# WORK INSTRUCTION
Once the pictures are set aside, retype the remaining entries exactly.

*** Block opens ***

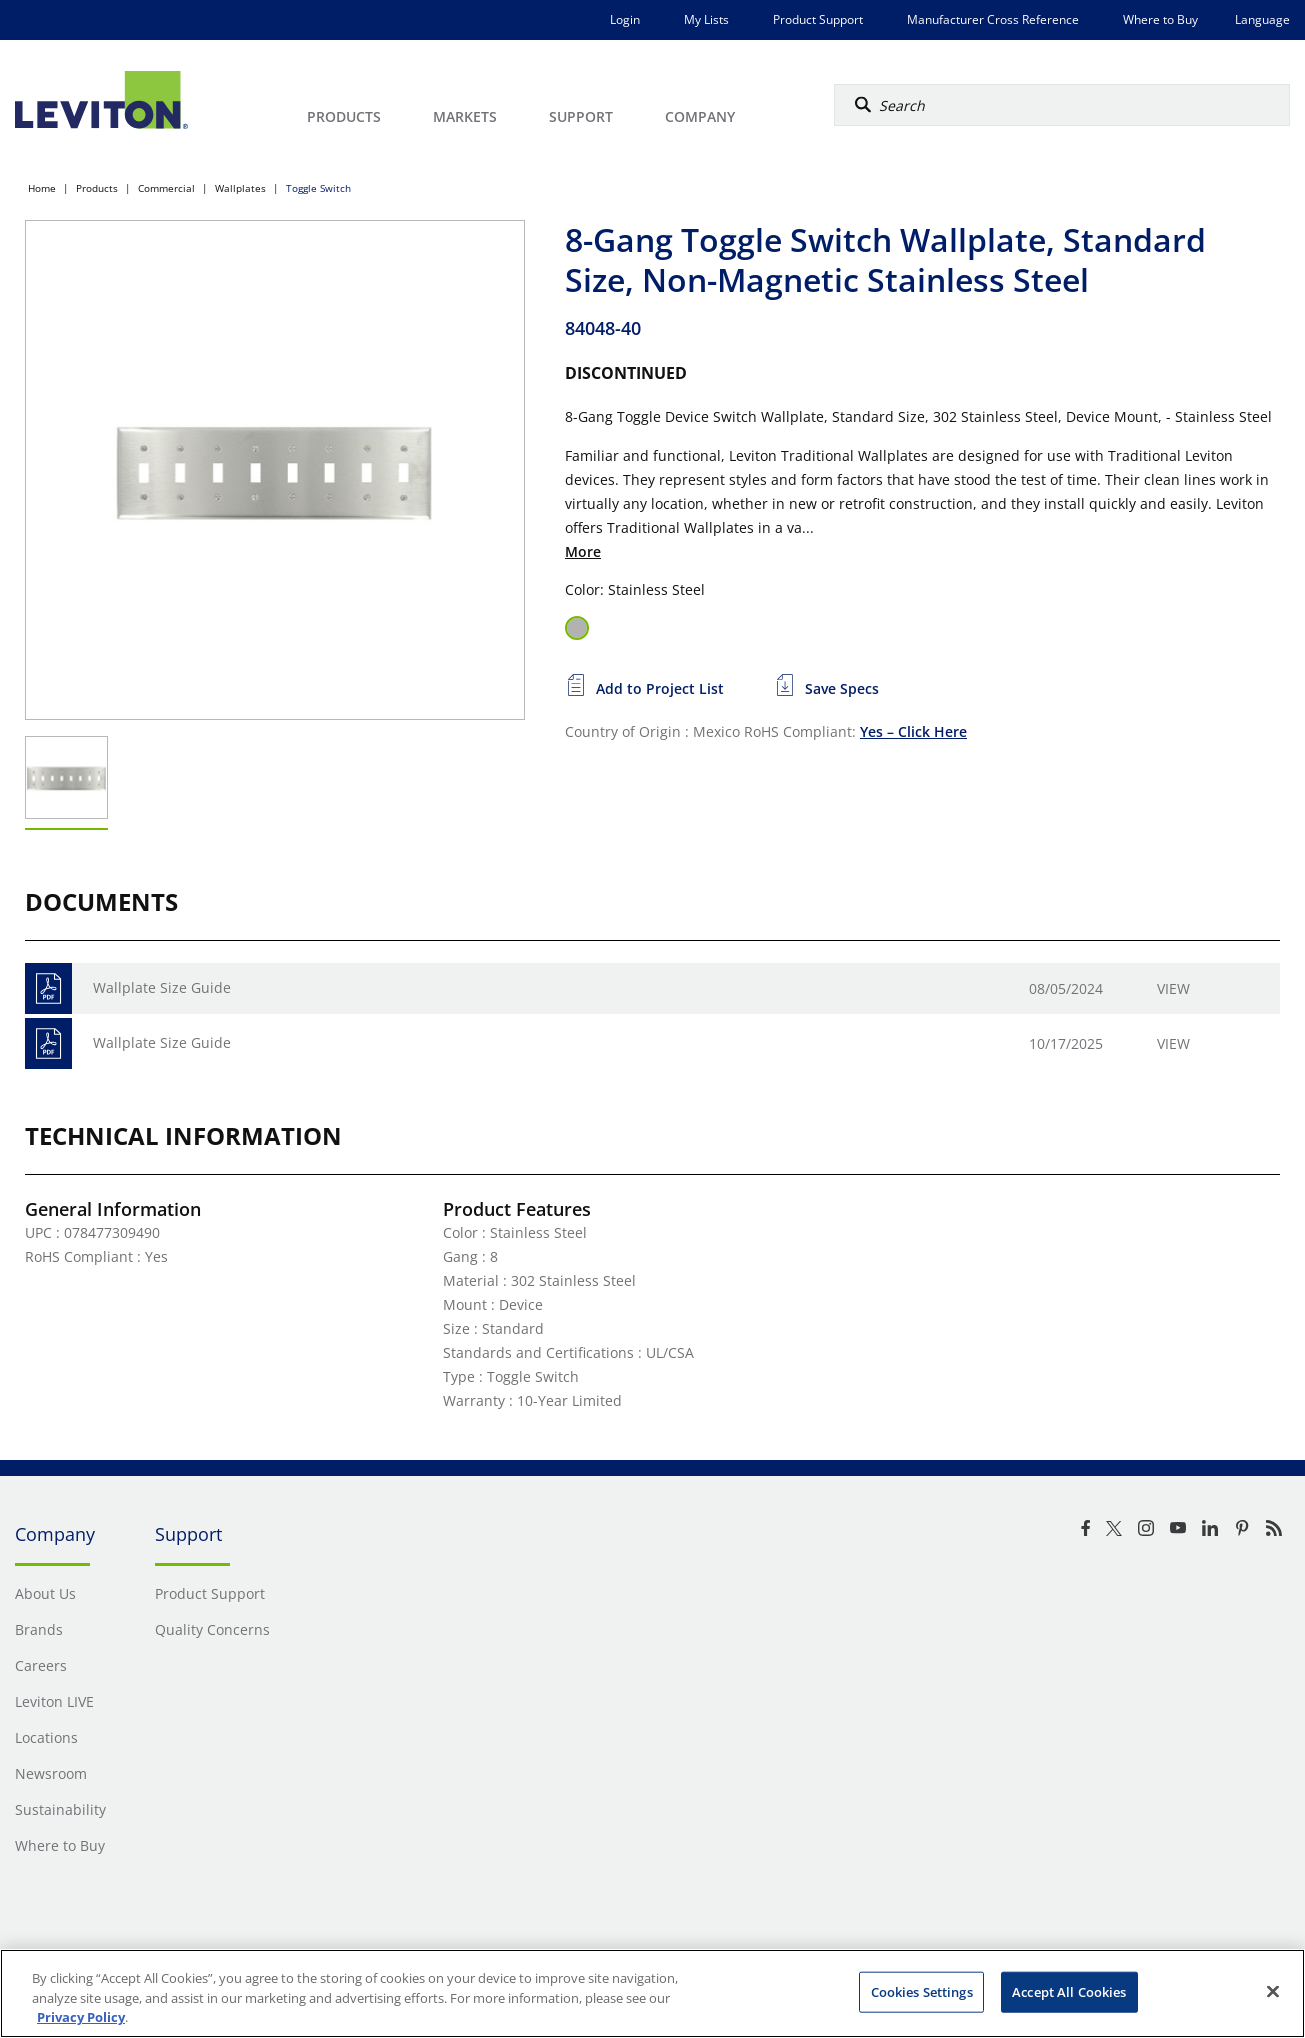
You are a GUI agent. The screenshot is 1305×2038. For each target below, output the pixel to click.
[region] (652, 1993)
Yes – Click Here (913, 731)
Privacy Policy (81, 2017)
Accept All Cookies (1069, 1991)
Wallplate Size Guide (162, 987)
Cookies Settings (922, 1991)
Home (42, 188)
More (583, 551)
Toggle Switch (318, 188)
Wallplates (240, 188)
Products (97, 188)
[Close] (1273, 1991)
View (1173, 988)
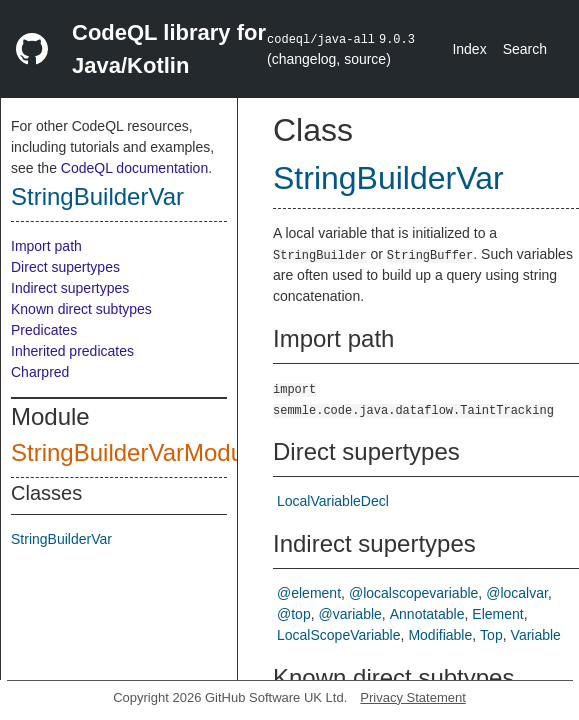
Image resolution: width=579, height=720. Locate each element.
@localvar (517, 593)
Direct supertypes (65, 267)
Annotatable (427, 614)
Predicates (44, 330)
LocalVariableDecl (333, 501)
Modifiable (440, 635)
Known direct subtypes (81, 309)
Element (497, 614)
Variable (536, 635)
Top (491, 635)
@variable (350, 614)
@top (294, 614)
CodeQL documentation (134, 168)
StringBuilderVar (97, 196)
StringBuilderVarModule (137, 452)
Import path (46, 246)
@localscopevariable (413, 593)
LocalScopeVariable (339, 635)
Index (469, 49)
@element (309, 593)
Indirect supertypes (70, 288)
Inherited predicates (72, 351)
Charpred (40, 372)
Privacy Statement (413, 697)
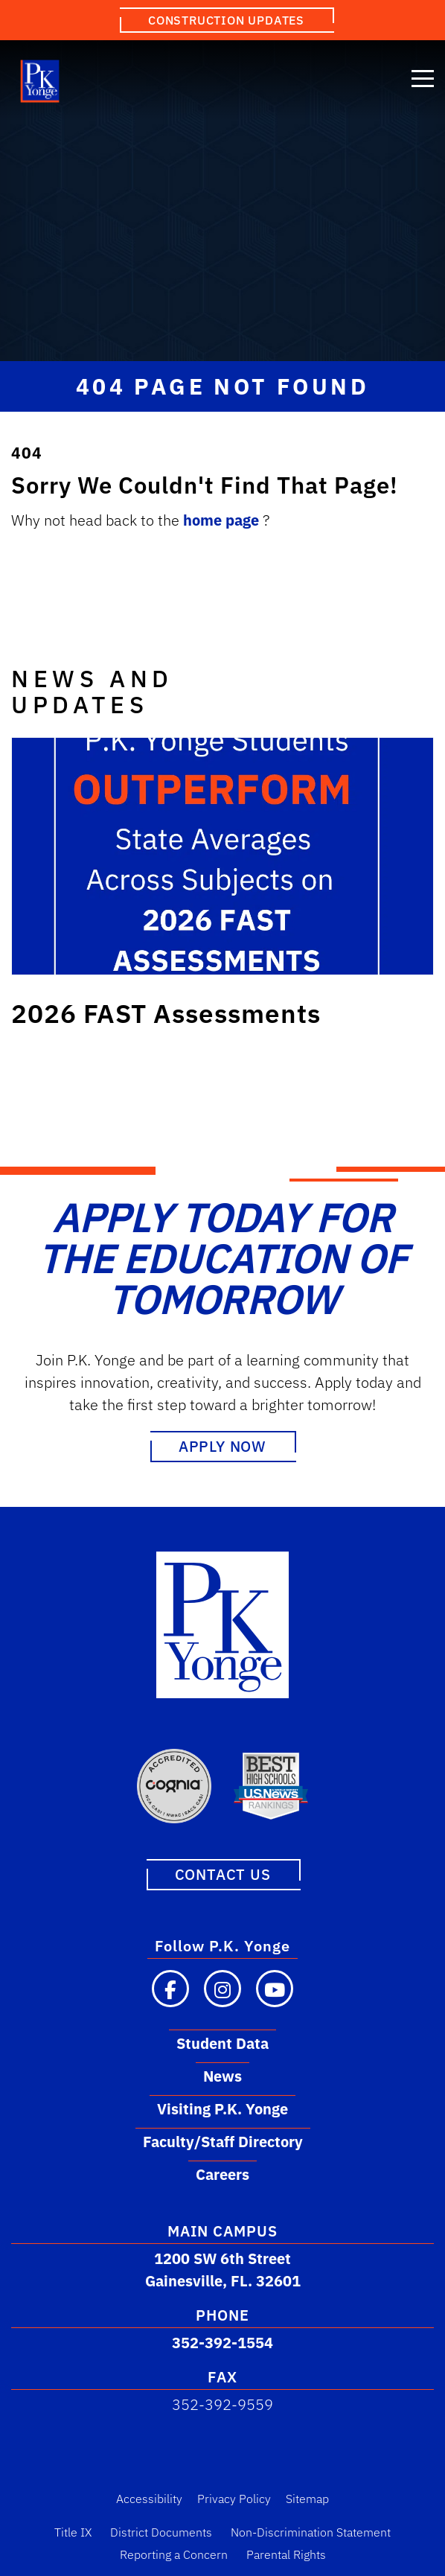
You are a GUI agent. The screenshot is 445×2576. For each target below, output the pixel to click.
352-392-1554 (222, 2343)
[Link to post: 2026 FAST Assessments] (222, 856)
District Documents (161, 2532)
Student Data (222, 2043)
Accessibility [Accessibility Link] (149, 2498)
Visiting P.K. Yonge (222, 2109)
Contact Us (223, 1874)
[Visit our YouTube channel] (274, 1988)
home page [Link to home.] (223, 520)
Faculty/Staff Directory (223, 2142)
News (222, 2076)
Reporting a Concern (174, 2554)
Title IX (73, 2532)
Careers (222, 2174)
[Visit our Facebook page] (170, 1988)
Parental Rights (286, 2554)
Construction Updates (226, 20)
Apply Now (222, 1446)
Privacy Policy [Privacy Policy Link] (234, 2498)
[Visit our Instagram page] (222, 1988)
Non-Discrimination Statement (311, 2532)
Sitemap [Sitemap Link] (307, 2498)
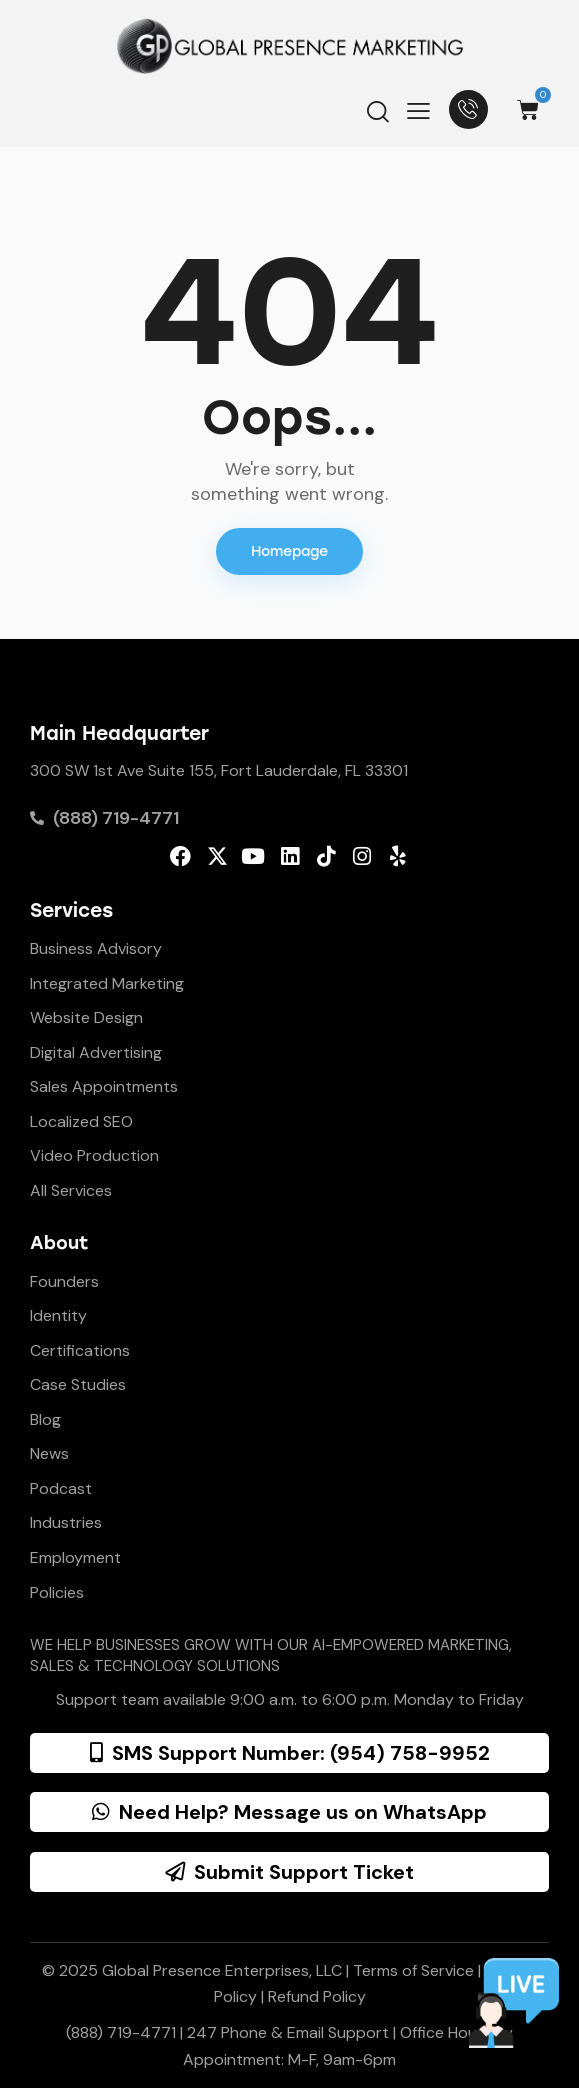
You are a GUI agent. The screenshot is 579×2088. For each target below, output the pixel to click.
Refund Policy (317, 1996)
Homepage (289, 551)
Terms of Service (413, 1970)
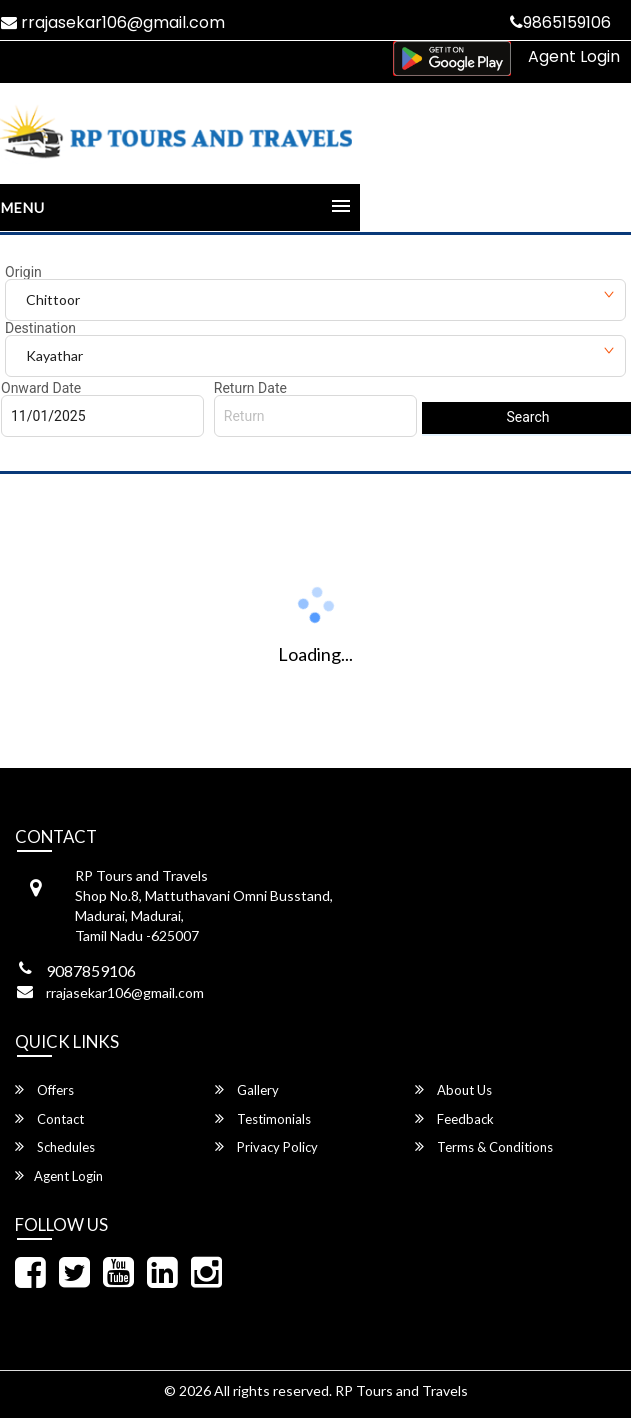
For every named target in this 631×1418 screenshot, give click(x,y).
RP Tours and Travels (401, 1390)
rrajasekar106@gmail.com (125, 992)
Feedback (454, 1118)
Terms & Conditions (484, 1146)
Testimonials (263, 1118)
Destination (40, 328)
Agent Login (574, 56)
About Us (453, 1089)
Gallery (247, 1089)
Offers (44, 1089)
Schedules (55, 1146)
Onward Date (41, 388)
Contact (49, 1118)
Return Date (250, 388)
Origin (23, 272)
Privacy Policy (266, 1146)
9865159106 (560, 22)
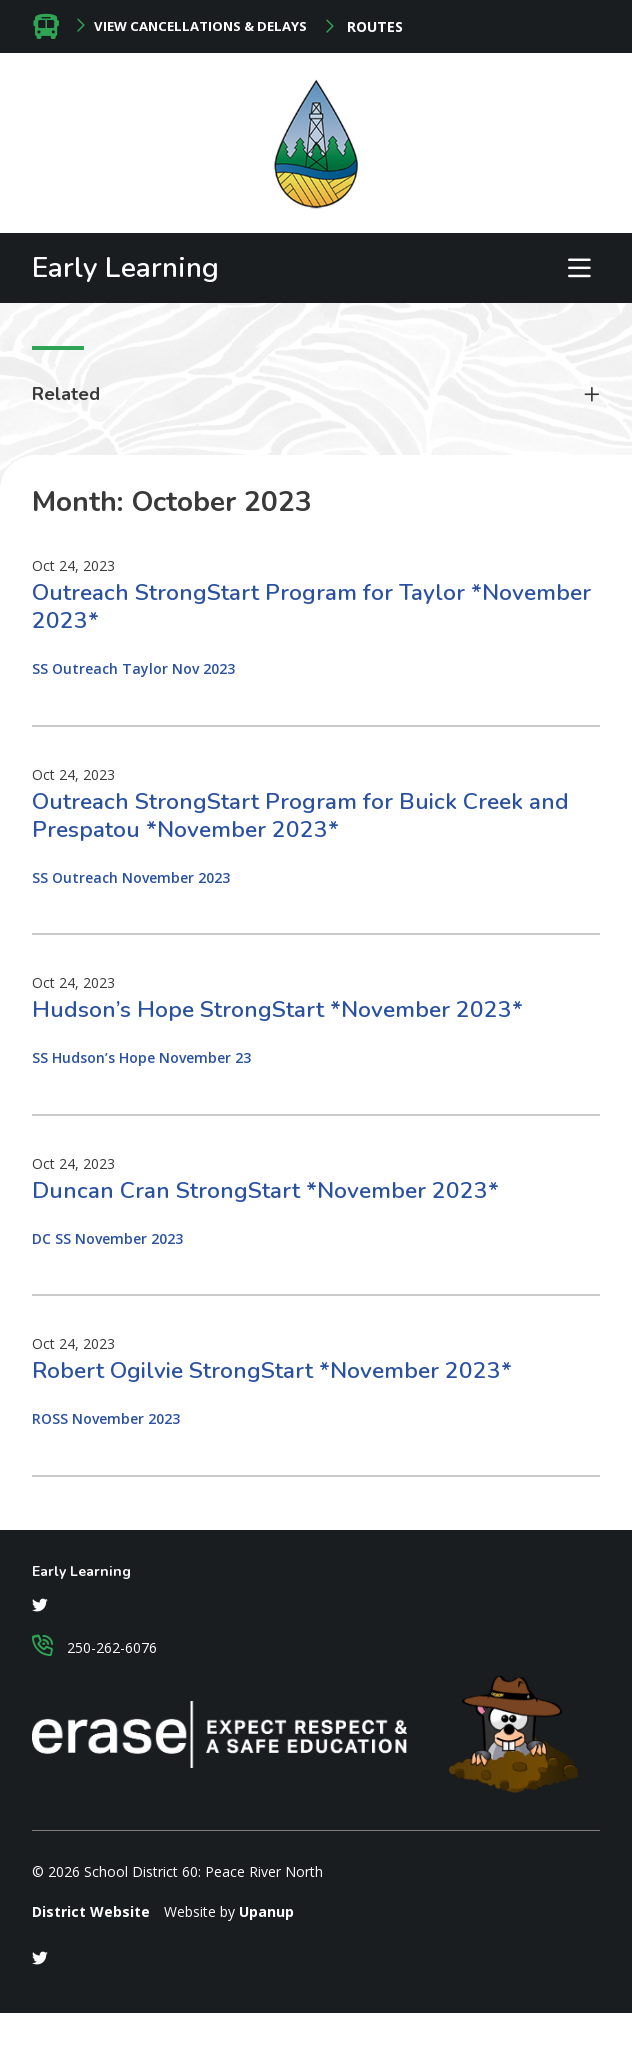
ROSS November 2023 (106, 1418)
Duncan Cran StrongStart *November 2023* (265, 1190)
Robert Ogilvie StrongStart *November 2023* (272, 1370)
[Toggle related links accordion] (316, 395)
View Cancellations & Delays (200, 26)
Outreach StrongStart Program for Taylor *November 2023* (311, 606)
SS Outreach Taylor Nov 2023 (133, 668)
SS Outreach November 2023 (131, 877)
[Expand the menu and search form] (579, 268)
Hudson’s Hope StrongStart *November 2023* (277, 1009)
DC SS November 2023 (107, 1238)
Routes (373, 27)
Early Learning (125, 268)
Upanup (266, 1911)
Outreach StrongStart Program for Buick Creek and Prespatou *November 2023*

*** Block closes ***

# TASK ANSWER
You are a GUI agent. The screenshot is 1305×2038. For each target below, output the pixel to click.
[region] (652, 1993)
Yes – Click Here (913, 731)
Privacy Policy (81, 2017)
Accept All Cookies (1069, 1991)
Wallplate Size Guide (162, 987)
Cookies Settings (922, 1991)
Home (42, 188)
More (583, 551)
Toggle Switch (318, 188)
Wallplates (240, 188)
Products (97, 188)
[Close] (1273, 1991)
View (1173, 988)
Image resolution: width=579, height=720. Locate each element.
@localvar (517, 593)
Direct supertypes (65, 267)
Annotatable (427, 614)
Predicates (44, 330)
LocalVariableDecl (333, 501)
Modifiable (440, 635)
Known direct subtypes (81, 309)
Element (497, 614)
Variable (536, 635)
Top (491, 635)
@variable (350, 614)
@top (294, 614)
CodeQL documentation (134, 168)
StringBuilderVar (97, 196)
StringBuilderVarModule (137, 452)
Import path (46, 246)
@localscopevariable (413, 593)
LocalScopeVariable (339, 635)
Index (469, 49)
@element (309, 593)
Indirect supertypes (70, 288)
Inherited predicates (72, 351)
Charpred (40, 372)
Privacy Statement (413, 697)
You are a GUI agent. The screenshot is 445×2576. For each target below, output the pixel to click.
352-392-1554 (222, 2343)
[Link to post: 2026 FAST Assessments] (222, 856)
District Documents (161, 2532)
Student Data (222, 2043)
Accessibility [Accessibility Link] (149, 2498)
Visiting P.K. Yonge (222, 2109)
Contact Us (223, 1874)
[Visit our YouTube channel] (274, 1988)
home page [Link to home.] (223, 520)
Faculty/Staff Directory (223, 2142)
News (222, 2076)
Reporting a Concern (174, 2554)
Title IX (73, 2532)
Careers (222, 2174)
[Visit our Facebook page] (170, 1988)
Parental Rights (286, 2554)
Construction Updates (226, 20)
Apply Now (222, 1446)
Privacy Policy [Privacy Policy Link] (234, 2498)
[Visit our Instagram page] (222, 1988)
Non-Discrimination Statement (311, 2532)
Sitemap [Sitemap Link] (307, 2498)
You are a GUI agent. The screenshot is 579×2088. For each target below, output the pixel to click.
Refund Policy (317, 1996)
Homepage (289, 551)
Terms of Service (413, 1970)
For every named target in this 631×1418 screenshot, give click(x,y).
RP Tours and Travels (401, 1390)
rrajasekar106@gmail.com (125, 992)
Feedback (454, 1118)
Terms & Conditions (484, 1146)
Testimonials (263, 1118)
Destination (40, 328)
Agent Login (574, 56)
About Us (453, 1089)
Gallery (247, 1089)
Offers (44, 1089)
Schedules (55, 1146)
Onward Date (41, 388)
Contact (49, 1118)
Return Date (250, 388)
Origin (23, 272)
Privacy Policy (266, 1146)
9865159106 (560, 22)
ROSS November 2023 (106, 1418)
Duncan Cran StrongStart *November 2023* (265, 1190)
Robert Ogilvie StrongStart *November 2023* (272, 1370)
[Toggle related links accordion] (316, 395)
View Cancellations & Delays (200, 26)
Outreach StrongStart Program for Taylor *November 2023* (311, 606)
SS Outreach Taylor Nov 2023 (133, 668)
SS Outreach November 2023 (131, 877)
[Expand the menu and search form] (579, 268)
Hudson’s Hope StrongStart *November 2023* (277, 1009)
DC SS November 2023 (107, 1238)
Routes (373, 27)
Early Learning (125, 268)
Upanup (266, 1911)
Outreach StrongStart Program for Buick Creek and Prespatou *November 2023*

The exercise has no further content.